Mets fireballers Steven Matz and Noah Syndergaard, the game’s hardest throwing starter last year, struggle with injuries. Syndergaard is currently on the 60-day DL with a torn lat and has said in the past he’s not interested in slowing things down. Both he and Matz have relatively little fastball variance (15.7% and 18.1%, respectively).
“Pitchers are told to pitch to the gun to get money so they’re trying to hit a number knowing millions of dollars are waiting,” Darling says. “Noah and Steven, really most pitchers generally, are from the school that when you have your mechanics firing perfectly the ball will come out at the same speed.”
This group that tends to not vary fastball speed significantly includes Michael Fulmer (Tigers, 18.9%), Stephen Strasburg (Nationals, 18.2%) and James Taillon (Pirates, 15.8%).
All three also score poorly in another metric: maximum velocity (an average of their 10 fastest pitches) minus average velocity. The MLB-wide variance is just 3.2 mph, but Sale and Martinez clock in at 4.8 and 4.2, respectively. Sale averages just 93.2 mph but clearly can throw 98 mph when the need arises. Martinez, if he chose to, could regularly crack triple digits.
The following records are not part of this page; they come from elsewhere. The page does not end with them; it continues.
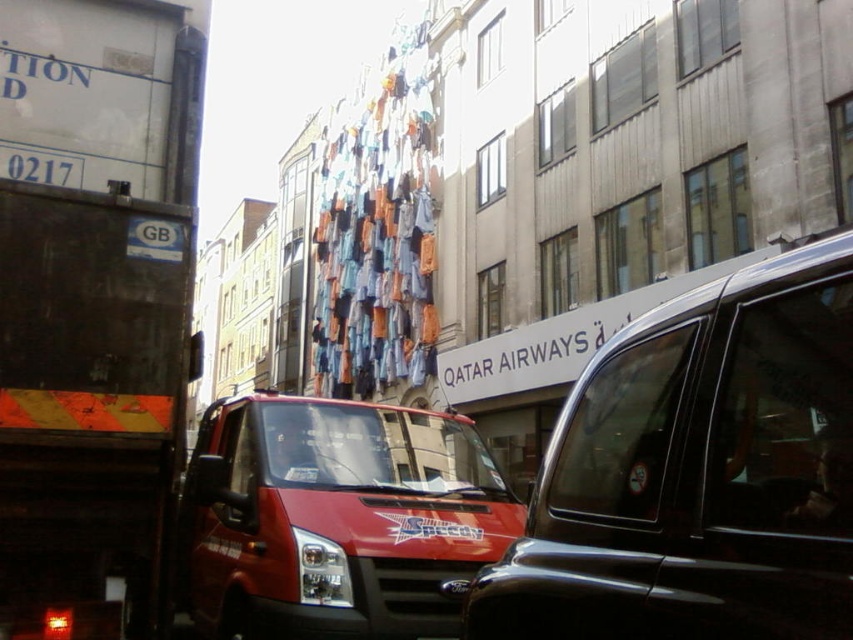 Question: Which of these objects is positioned farthest from the matte red van at center?

Choices:
 (A) black glossy taxi at center-right
 (B) matte black truck at left

Answer: (A)

Question: Which point is farther from the camera taking this photo?

Choices:
 (A) (322, 468)
 (B) (109, 52)
 (C) (805, 596)

Answer: (A)

Question: Which point is farther from the camera taking this photo?

Choices:
 (A) (236, 518)
 (B) (791, 326)

Answer: (A)

Question: Does matte black truck at left appear over black glossy taxi at center-right?

Choices:
 (A) yes
 (B) no

Answer: (A)

Question: Can you confirm if black glossy taxi at center-right is bigger than matte red van at center?

Choices:
 (A) no
 (B) yes

Answer: (A)

Question: Where is matte black truck at left located in relation to black glossy taxi at center-right in the image?

Choices:
 (A) above
 (B) below

Answer: (A)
The question is whether exceptions like Sale and Martinez can become the rule. Cardinals pitcher Adam Wainwright, struggling this year at the age of 35, and coming off a nine-run shellacking in June in which he only recorded five outs, said he studied the film and realized he was working too hard. He followed that up with just one earned run over seven innings, saying afterwards his goal was to “throw two, maybe three balls hard all day.”
—Jared Diamond contributed to this article.